サラサラと硬い音立てて降り注ぐようにすら思える真白く冷えた太陽の光に、凍てついた息の粒子が幽かに煌いて消える。
夜色の長い髪を氷の風になびかせ、
柳内 みこと
は真夜中の漆黒から払暁の葡萄色へと色合いを変える瞳を己を囲む風景へと巡らせた。
純白の氷をドレスのように纏った樹々が立ち並んでいる。
淡い陽の光に青く蒼く輝く樹氷の森の先、温度を失くして淡い水色となった天よりも遥かに鮮やかに碧い色した凍てついた湖とその央にそびえて光り輝く氷雪の城が見えた。
壮麗なその城の氷の橋を、一組の男女が手に手を取りあい嬉しそうに駆けてくる。
氷の花が飾る城門を駆け抜け雪原へと飛び出したふたりは、二度と離さぬと誓い合うが如くしっかりと手を繋ぎ、背後を決して振り返らずに樹氷の森へと踏み込む。地の氷を踏みしめ、霜柱を踏み砕き、春の待つ故郷の村へと喜び勇んで帰ってゆく。
ふたりの背が視界から消えるままに、みことは目前に佇む厳格な貴婦人にも似た氷雪の城を仰ぐ。
女悪魔により己が放り込まれた物語は、すぐに心に浮かんだ。
(『雪の女王』)
子供の頃に読んだことがある。
子供の頃も、十七となった今も、ずっと不思議だった。だからこそ様々に綴られた『雪の女王』に目を通した。けれどどの『雪の女王』にも、ある一点だけは決して触れられていなかった。
(雪の、女王……)
雪の森に迷い込んだカイ少年を助け、己の城へと導いた雪の女王。
己を賢く見せたいと願ったカイが喋る拙い話に耳を傾けては静かに微笑んでいた、背が高く白く美しいひと。
少年に理を綴らせることで彼に『永遠』を求めた冷たい肌の女王。
けれど彼女が愛したカイはやがて、数多の困難を乗り越えてやってきた幼馴染の少女ゲルダと一緒に氷の城から逃げ出してしまう。雪の女王はカイに『永遠』を求めたのに、カイはそれをゲルダと共に見出したのだ。
樹氷の森に、少年と少女の姿はもう見えない。
みことは悲しい瞳で凍り付いた空を仰ぐ。少年が決して己からは離れられぬと信じて城を留守にした女王は、きっともうすぐ空を渡って城に帰って来る。あたたかい国を巡ってつめたい氷の城に帰って来た雪の女王が見るのは、氷の城の美しい大広間で理を学び続ける愛しい少年ではなく、
(がらんどうのお城)
再びただひとりきりとなった美しいひとは、凍り付いた美しい城の中で何を思うのだろう。愛した少年がいなくなったその意味――慈しんだ少年が愛したのは己ではないと悟ったとき、彼女はいかほどの哀しみを抱くのだろう。
愛した者に置いて行かれた彼女が居る限り、この物語はハッピーエンドではありえない。みことはそう考える。
(彼の女王様の哀しみを少しでも癒せれば)
エンドマークの後にひとり取り残された雪の女王に謁見するべく、樹氷の森で思考に沈むみことの頭上、虹色のオーロラを彗星のように引きつれた雪の女王が氷の城へと帰りつく。

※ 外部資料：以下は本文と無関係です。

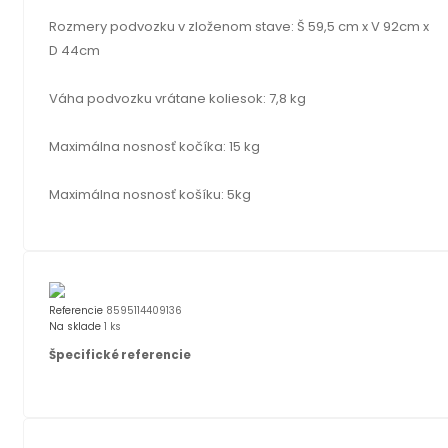
Rozmery podvozku v zloženom stave: Š 59,5 cm x V 92cm x
D 44cm
Váha podvozku vrátane koliesok: 7,8 kg
Maximálna nosnosť kočíka: 15 kg
Maximálna nosnosť košíku: 5kg
Referencie
8595114409136
Na sklade
1 ks
Špecifické referencie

淡い水色の空にオーロラのカーテンが音もなく幾重にも広がる。それはまるで、女王の嘆きを隠すかのよう。
(――ゲルダには、カイを探す旅の途中に神の加護がありましたわね)
決して消えぬ悲しみの焔に似て空を覆い尽すオーロラを仰ぎ、脳裏に物語を辿るうち、みことの淑やかな口元に静かな笑みが滲んだ。
(神が)
もしも真実『皆に平等』であるのなら。
(雪の女王にも祝福を賜らなければ)
そうでなければ、神の全能性が笑う。
みことは挑むように空を睨みあげて祈る。
「――神よ」
たとえばこれは、雪の女王を救いたいと願うこれは、己のエゴなのかもしれない。こう願うことは己の傲慢なのかもしれない。けれど、それでも。
「おとぎ話の魔法使いのような力をお貸し下さいませ」
雪の女王を――己が世界を譲り渡そうとするほどに愛した少年を失ってしまった美しく悲しいひとを、僅かでも慰めたかった。
夜色の髪を飾るは臙脂のリボン。
雪の女王に拝謁するに辺り、魔法の力を駆使して身に纏わせたは純白のドレス。凍てつく寒さにも決して萎れぬ魔法で編み上げた色鮮やかな花束を胸に、薄氷の如きショールを肩に、みことは氷の花に飾られた城門の前に立つ。
シャン、と足元の氷が鈴のように鳴る。
「――誰か」
途端に何処かより響いた厳かな声音は、雪の女王そのひとの声。
「女王様」
触れたもの全てを氷とするが如き声に怖じず、みことはがらんどうの城に向け穏やかに名乗る。新たな物語を綴ろうとする。
「私は遠方の魔法使い」
花を捧げ持ち、入城を請う。
「もしよろしければ、世界中を見渡して来た貴女の経験したお話を聞かせてはいただけませんか」
「去れ」
女王の躊躇すらせぬ返答に、けれどみことは微笑む。この世界でのみ使える魔法の力で、門の前に柔らかな曲線描く樹の円卓と椅子と、それから甘い香りの温かなお茶を作り出す。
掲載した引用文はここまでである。